Extracted information: Begin
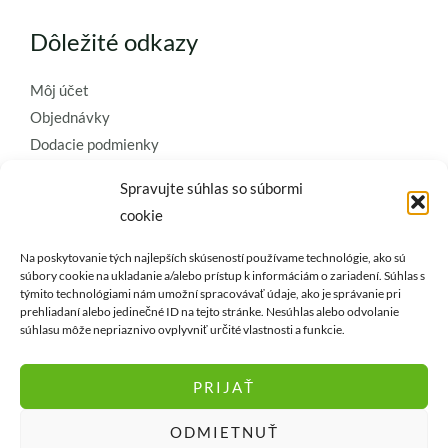
Dôležité odkazy
Môj účet
Objednávky
Dodacie podmienky
Obchodné podmienky
Spravujte súhlas so súbormi
Ochrana osobných údajov
cookie
Zásady používania súborov cookie
Na poskytovanie tých najlepších skúseností používame technológie, ako sú
Kontaktujte nás a požiadajte o
súbory cookie na ukladanie a/alebo prístup k informáciám o zariadení. Súhlas s
týmito technológiami nám umožní spracovávať údaje, ako je správanie pri
najkvalitnejšie umelé kvety a
prehliadaní alebo jedinečné ID na tejto stránke. Nesúhlas alebo odvolanie
dekorácie..
súhlasu môže nepriaznivo ovplyvniť určité vlastnosti a funkcie.
PRIJAŤ
ODMIETNUŤ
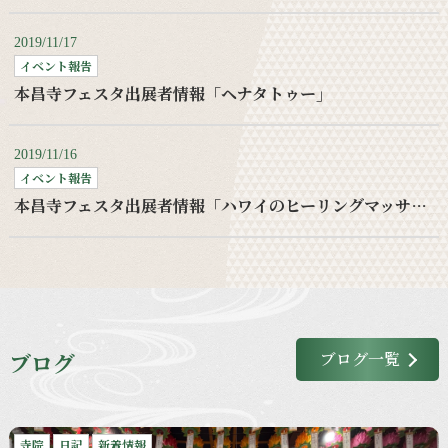
2019/11/17
イベント報告
本昌寺フェスタ出展者情報「ヘナタトゥー」
2019/11/16
イベント報告
本昌寺フェスタ出展者情報「ハワイのヒーリングマッサージ」
ブログ
ブログ一覧
寺院
日記
新着情報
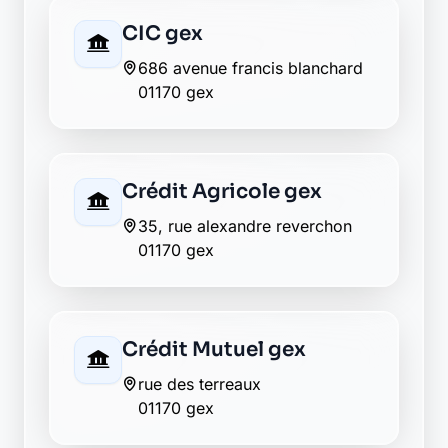
Groupama gex
le patio, rue du jura
01170 gex
La Banque Postale - La
Poste gex
2 rue des acacias
01170 gex
LCL gex
69 place du jura
01170 gex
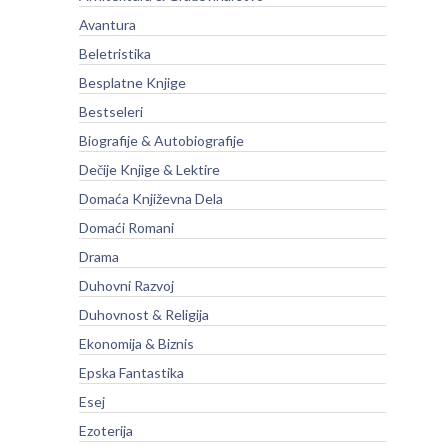
Avantura
Beletristika
Besplatne Knjige
Bestseleri
Biografije & Autobiografije
Dečije Knjige & Lektire
Domaća Književna Dela
Domaći Romani
Drama
Duhovni Razvoj
Duhovnost & Religija
Ekonomija & Biznis
Epska Fantastika
Esej
Ezoterija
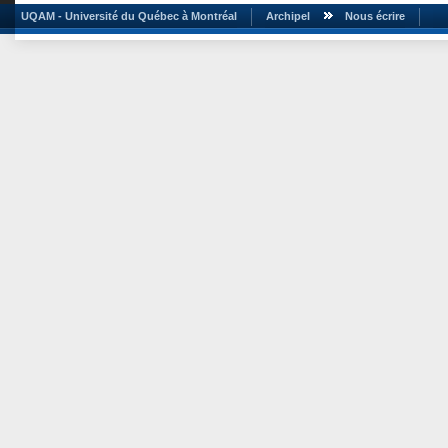
UQAM - Université du Québec à Montréal
Archipel
Nous écrire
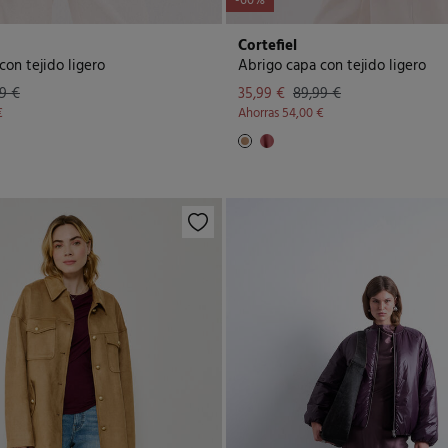
-60%
Cortefiel
con tejido ligero
Abrigo capa con tejido ligero
9 €
35,99 €
89,99 €
€
Ahorras
54,00 €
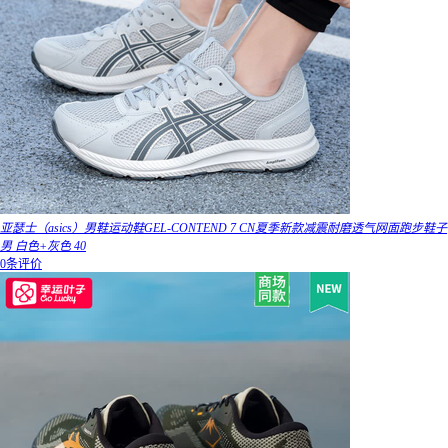
亚瑟士（asics）男鞋运动鞋GEL-CONTEND 7 CN夏季新款减震耐磨透气网面跑步鞋子
男 白色+灰色 40
0条评价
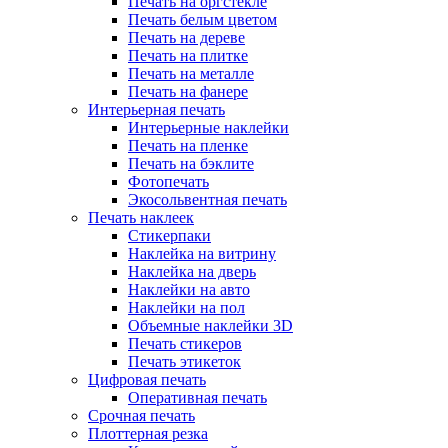
Печать на оргстекле
Печать белым цветом
Печать на дереве
Печать на плитке
Печать на металле
Печать на фанере
Интерьерная печать
Интерьерные наклейки
Печать на пленке
Печать на бэклите
Фотопечать
Экосольвентная печать
Печать наклеек
Стикерпаки
Наклейка на витрину
Наклейка на дверь
Наклейки на авто
Наклейки на пол
Объемные наклейки 3D
Печать стикеров
Печать этикеток
Цифровая печать
Оперативная печать
Срочная печать
Плоттерная резка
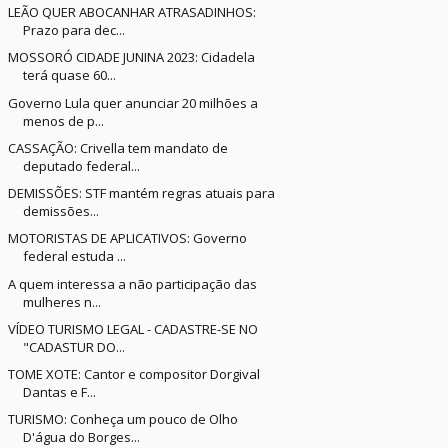
LEÃO QUER ABOCANHAR ATRASADINHOS:
Prazo para dec...
MOSSORÓ CIDADE JUNINA 2023: Cidadela
terá quase 60...
Governo Lula quer anunciar 20 milhões a
menos de p...
CASSAÇÃO: Crivella tem mandato de
deputado federal...
DEMISSÕES: STF mantém regras atuais para
demissões...
MOTORISTAS DE APLICATIVOS: Governo
federal estuda ...
A quem interessa a não participação das
mulheres n...
VÍDEO TURISMO LEGAL - CADASTRE-SE NO
"CADASTUR DO...
TOME XOTE: Cantor e compositor Dorgival
Dantas e F...
TURISMO: Conheça um pouco de Olho
D'água do Borges...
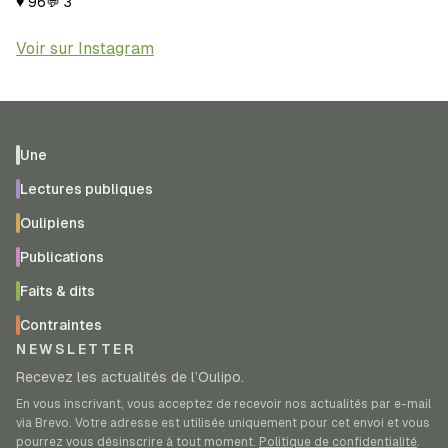
♥
96
💬
3
Voir sur Instagram
Une
Lectures publiques
Oulipiens
Publications
Faits & dits
Contraintes
NEWSLETTER
Recevez les actualités de l’Oulipo.
En vous inscrivant, vous acceptez de recevoir nos actualités par e-mail
via Brevo. Votre adresse est utilisée uniquement pour cet envoi et vous
pourrez vous désinscrire à tout moment.
Politique de confidentialité
.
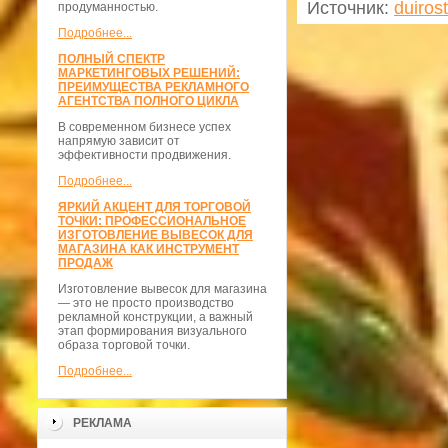
Источник:
duiros
продуманностью.
Подробнее...
ПОЛНЫЙ СПЕКТР
МАРКЕТИНГОВЫХ РЕШЕНИЙ:
ПРЕИМУЩЕСТВА РЕКЛАМНОГО
АГЕНТСТВА ПОЛНОГО ЦИКЛА
В современном бизнесе успех
напрямую зависит от
эффективности продвижения.
Подробнее...
ЯРКИЙ АКЦЕНТ ДЛЯ ТОРГОВОЙ
ТОЧКИ: ПРОФЕССИОНАЛЬНОЕ
ИЗГОТОВЛЕНИЕ ВЫВЕСОК ДЛЯ
МАГАЗИНА КАК ИНСТРУМЕНТ
ПРОДАЖ
Изготовление вывесок для магазина
— это не просто производство
рекламной конструкции, а важный
этап формирования визуального
образа торговой точки.
Подробнее...
РЕКЛАМА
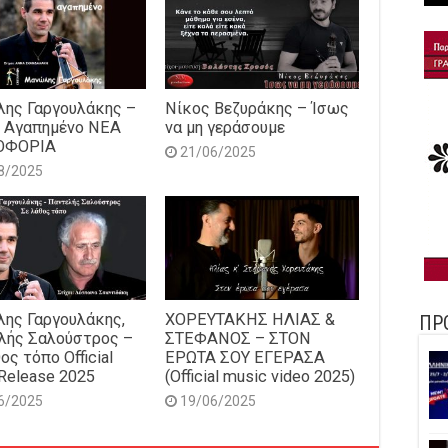
ης Γαργουλάκης –
Νίκος Βεζυράκης – Ίσως
 Αγαπημένο NEΑ
να μη γεράσουμε
ΟΦΟΡΙΑ
21/06/2025
8/2025
ης Γαργουλάκης,
ΧΟΡΕΥΤΑΚΗΣ ΗΛΙΑΣ &
ΠΡ
λής Σαλούστρος –
ΣΤΕΦΑΝΟΣ – ΣΤΟΝ
ος τόπο Official
ΕΡΩΤΑ ΣΟΥ ΕΓΕΡΑΣΑ
Release 2025
(Official music video 2025)
6/2025
19/06/2025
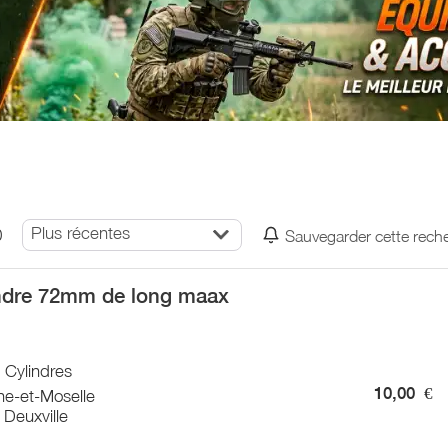
Plus récentes
0
Sauvegarder cette rech
ndre 72mm de long maax
/ Cylindres
10,00
€
he-et-Moselle
Deuxville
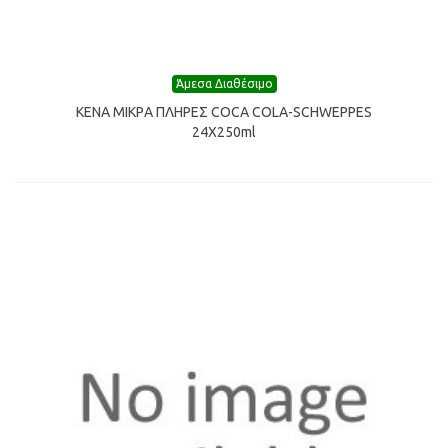
Άμεσα Διαθέσιμο
ΚΕΝΑ ΜΙΚΡA ΠΛHPEΣ COCA COLA-SCHWEPPES
24X250ml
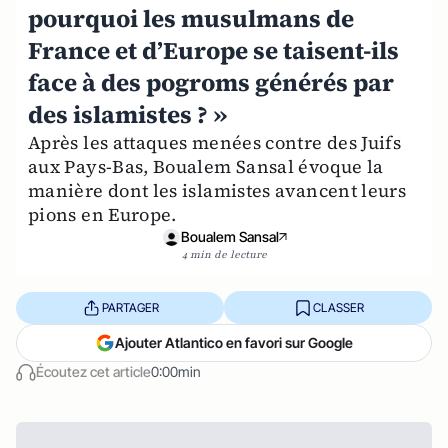
pourquoi les musulmans de
France et d’Europe se taisent-ils
face à des pogroms générés par
des islamistes ? »
Après les attaques menées contre des Juifs
aux Pays-Bas, Boualem Sansal évoque la
manière dont les islamistes avancent leurs
pions en Europe.
Boualem Sansal
4 min de lecture
PARTAGER
CLASSER
Ajouter Atlantico en favori sur Google
Écoutez cet article
0:00min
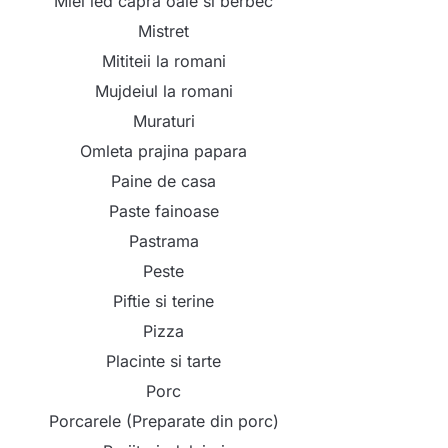
Miel ied capra oaie si berbec
Mistret
Mititeii la romani
Mujdeiul la romani
Muraturi
Omleta prajina papara
Paine de casa
Paste fainoase
Pastrama
Peste
Piftie si terine
Pizza
Placinte si tarte
Porc
Porcarele (Preparate din porc)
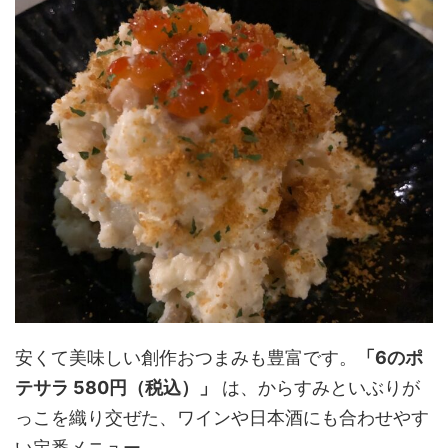
安くて美味しい創作おつまみも豊富です。
「6のポ
テサラ 580円（税込）」
は、からすみといぶりが
っこを織り交ぜた、ワインや日本酒にも合わせやす
い定番メニュー。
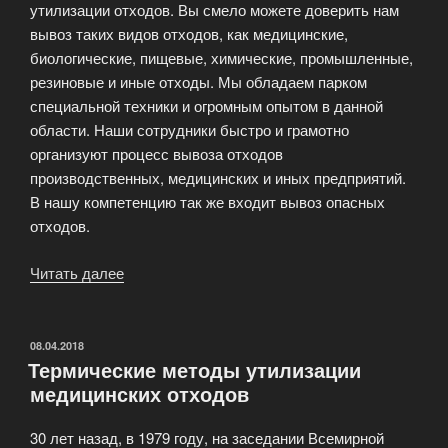
утилизации отходов. Вы смело можете доверить нам
вывоз таких видов отходов, как медицинские,
биологические, пищевые, химические, промышленные,
резиновые и иные отходы. Мы обладаем парком
специальной техники и огромным опытом в данной
области. Наши сотрудники быстро и грамотно
организуют процесс вывоза отходов
производственных, медицинских и иных предприятий.
В нашу компетенцию так же входит вывоз опасных
отходов.
Читать далее
«Сервис
вывоза
отходов»
ОПУБЛИКОВАНО
08.04.2018
Термические методы утилизации
медицинских отходов
30 лет назад, в 1979 году, на заседании Всемирной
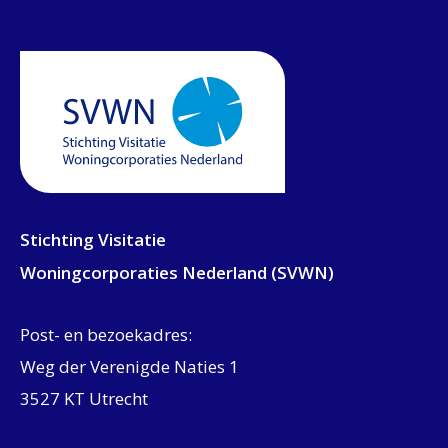
Stichting Visitatie
Woningcorporaties Nederland (SVWN)
Post- en bezoekadres:
Weg der Verenigde Naties 1
3527 KT Utrecht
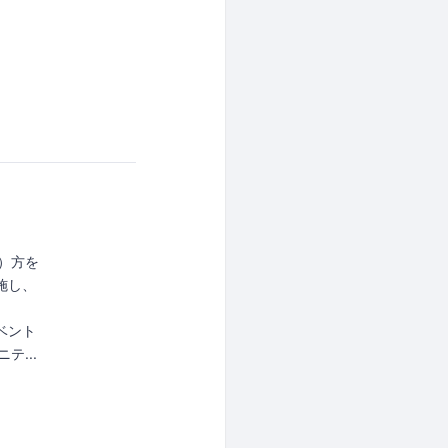
い）方を
施し、
ベント
テ...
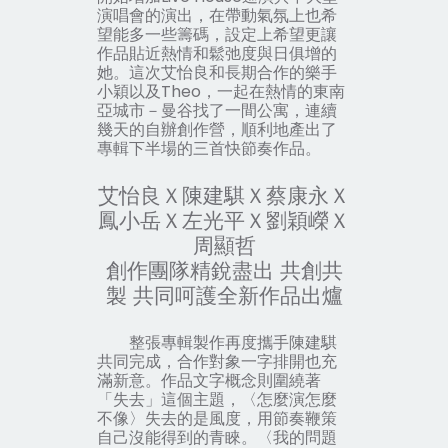
演唱會的演出，在帶動氣氛上也希
望能多一些籌碼，設定上希望更讓
作品貼近熱情和鬆弛度與日俱增的
她。這次艾怡良和長期合作的樂手
小穎以及Theo，一起在熱情的東南
亞城市－曼谷找了一間公寓，連續
幾天的自辦創作營，順利地產出了
專輯下半場的三首快節奏作品。
艾怡良Ｘ陳建騏Ｘ蔡康永Ｘ
鳳小岳Ｘ左光平Ｘ劉穎嶸Ｘ
周顯哲
創作團隊精銳盡出 共創共
製 共同呵護全新作品出爐
整張專輯製作再度攜手陳建騏
共同完成，合作對象一字排開也充
滿新意。作品文字概念則圍繞著
「失去」這個主題，
〈怎麼演怎麼
不像〉
失去的是
風度
，用節奏鞭策
自己沒能得到的青睞。
〈我的問題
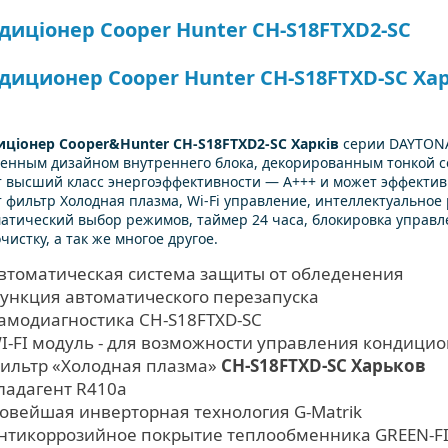
диціонер Cooper Hunter CH-S18FTXD2-SC
диционер Cooper Hunter CH-S18FTXD-SC Ха
иціонер Cooper&Hunter CH-S18FTXD2-SC Харків
серии DAYTONA 
енным дизайном внутреннего блока, декорированным тонкой с
 высший класс энергоэффективности — А+++ и может эффективн
 фильтр Холодная плазма, Wi-Fi управление, интеллектуально
атический выбор режимов, таймер 24 часа, блокировка управл
чистку, а так же многое другое.
втоматическая система защиты от обледенения
ункция автоматического перезапуска
амодиагностика CH-S18FTXD-SC
I-FI модуль - для возможности управления кондици
ильтр «Холодная плазма»
CH-S18FTXD-SC Харьков
ладагент R410а
овейшая инверторная технология G-Matrik
нтикоррозийное покрытие теплообменника GREEN-F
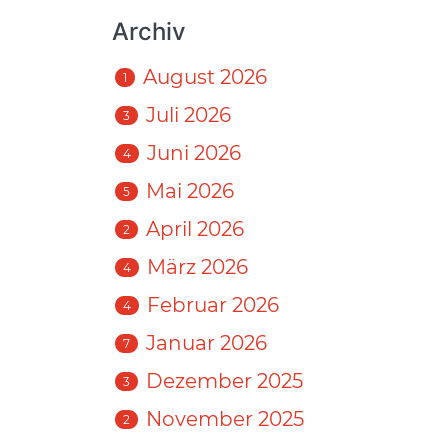
Archiv
August 2026
1
Juli 2026
3
Juni 2026
4
Mai 2026
5
April 2026
2
März 2026
4
Februar 2026
4
Januar 2026
7
Dezember 2025
3
November 2025
2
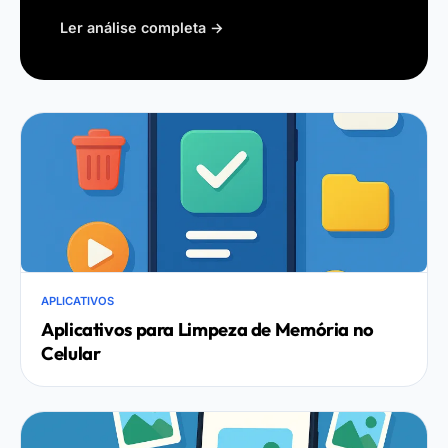
comodidade, mas também uma forma
Ler análise completa →
de entretenimento muito acessível.
Afinal, com a popularização dos
aplicativos…
APLICATIVOS
Aplicativos para Limpeza de Memória no
Celular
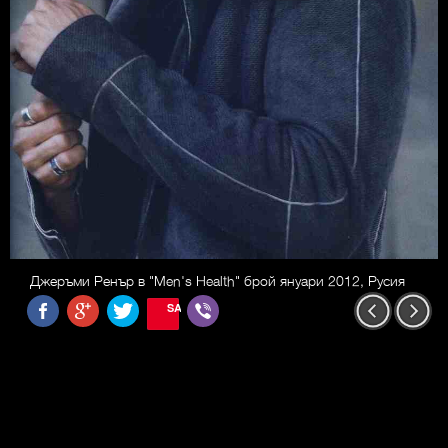
Джеръми Ренър в "Men's Health" брой януари 2012, Русия
SAVE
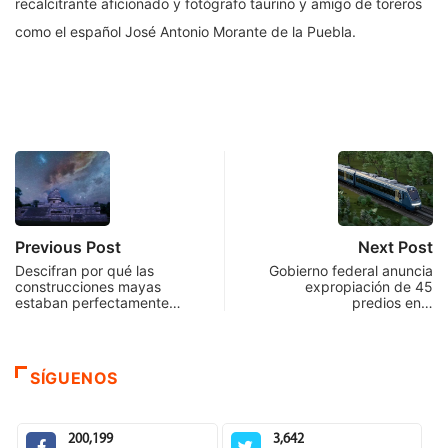
recalcitrante aficionado y fotógrafo taurino y amigo de toreros
como el español José Antonio Morante de la Puebla.
Previous Post
Next Post
Descifran por qué las
Gobierno federal anuncia
construcciones mayas
expropiación de 45
estaban perfectamente…
predios en…
SÍGUENOS
200,199
3,642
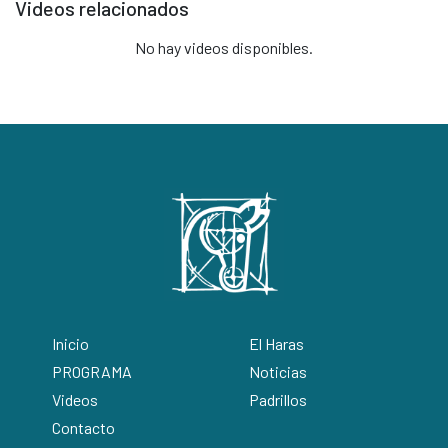
Videos relacionados
No hay videos disponibles.
Inicio
El Haras
PROGRAMA
Noticias
Videos
Padrillos
Contacto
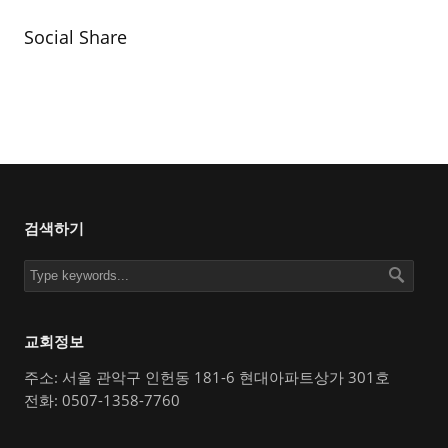
Social Share
검색하기
교회정보
주소: 서울 관악구 인헌동 181-6 현대아파트상가 301호
전화: 0507-1358-7760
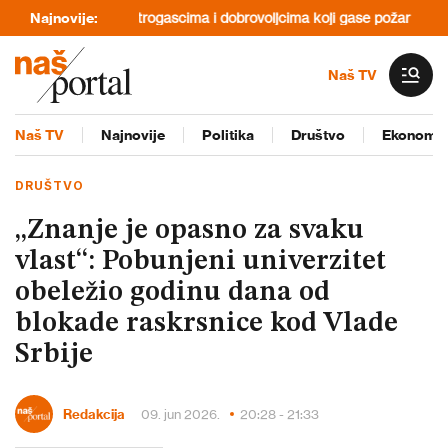
u pomoć vatrogascima i dobrovoljcima koji gase požar
Najnovije:
Marinika Tepić
Naš TV
Naš TV
Najnovije
Politika
Društvo
Ekonomij
DRUŠTVO
„Znanje je opasno za svaku
vlast“: Pobunjeni univerzitet
obeležio godinu dana od
blokade raskrsnice kod Vlade
Srbije
Redakcija
09. jun 2026.
20:28 - 21:33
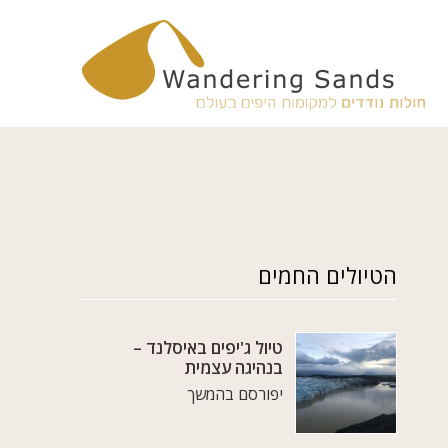
הטיולים החמים
טיול ג'יפים באיסלנד –
בנהיגה עצמית
יפורסם בהמשך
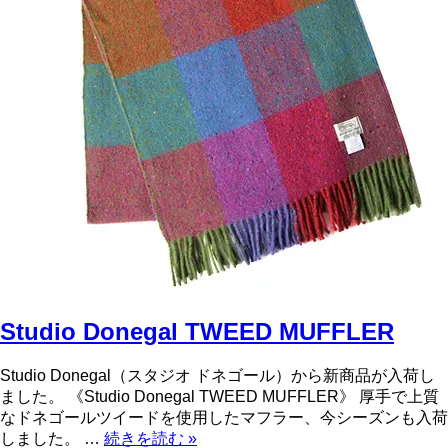
Studio Donegal TWEED MUFFLER
Studio Donegal（スタジオ ドネゴール）から新商品が入荷し
ました。 《Studio Donegal TWEED MUFFLER》 厚手で上質
なドネゴールツイードを使用したマフラー、今シーズンも入荷
しました。 …
続きを読む
»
Extracted information: End
For the string "alebo", tally the lines above that contain it and give only the figure.

2